[[ Data to process open ]]

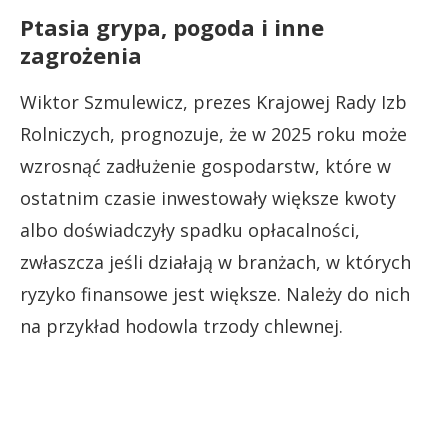
Ptasia grypa, pogoda i inne
zagrożenia
Wiktor Szmulewicz, prezes Krajowej Rady Izb
Rolniczych, prognozuje, że w 2025 roku może
wzrosnąć zadłużenie gospodarstw, które w
ostatnim czasie inwestowały większe kwoty
albo doświadczyły spadku opłacalności,
zwłaszcza jeśli działają w branżach, w których
ryzyko finansowe jest większe. Należy do nich
na przykład hodowla trzody chlewnej.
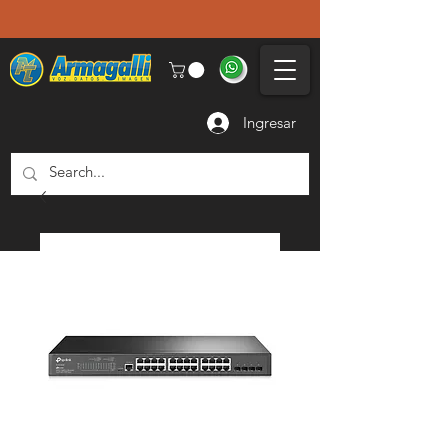
Ingresar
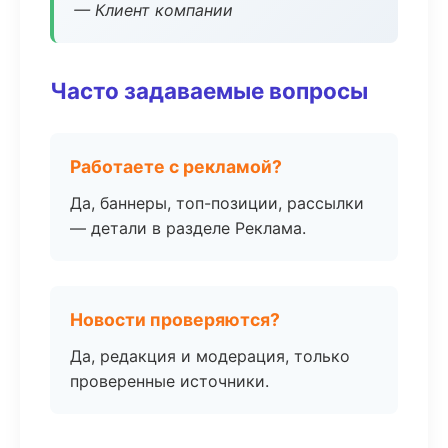
— Клиент компании
Часто задаваемые вопросы
Работаете с рекламой?
Да, баннеры, топ-позиции, рассылки
— детали в разделе Реклама.
Новости проверяются?
Да, редакция и модерация, только
проверенные источники.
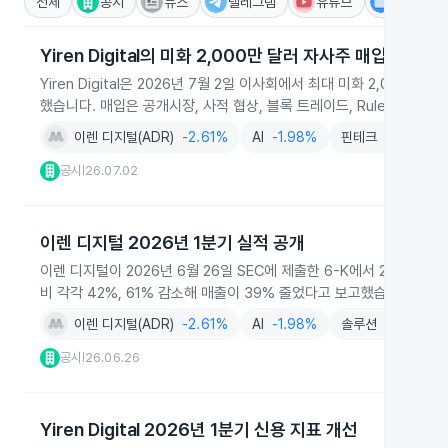
전체
공시
뉴스
텔레그램
유튜브
IR
Yiren Digital의 미화 2,000만 달러 자사주 매입 프로그
Yiren Digital은 2026년 7월 2일 이사회에서 최대 미화 2,0
했습니다. 매입은 공개시장, 사적 협상, 블록 트레이드, Rule 10b
이렌 디지털(ADR)
-2.61%
AI
-1.98%
핀테크
-1.53%
공시
26.07.02
|
이렌 디지털 2026년 1분기 실적 공개
이렌 디지털이 2026년 6월 26일 SEC에 제출한 6-K에서 2026년
비 각각 42%, 61% 감소해 매출이 39% 줄었다고 보고했습니다. 보험
이렌 디지털(ADR)
-2.61%
AI
-1.98%
솔루션
-3.00%
공시
26.06.26
|
Yiren Digital 2026년 1분기 신용 지표 개선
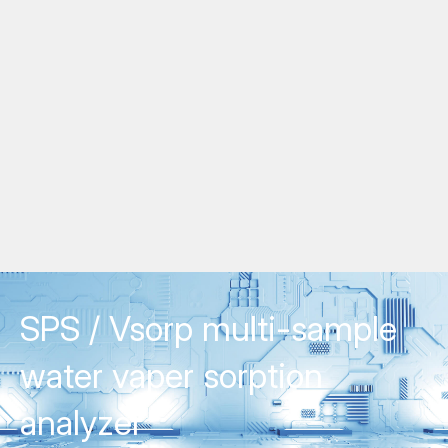
SPS / Vsorp multi-sample
water vaper sorption
analyzer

[[ Data to process closed ]]

Whenever the word "większe" shows up in a line above, copy that line.

- Answer below -
ostatnim czasie inwestowały większe kwoty
ryzyko finansowe jest większe. Należy do nich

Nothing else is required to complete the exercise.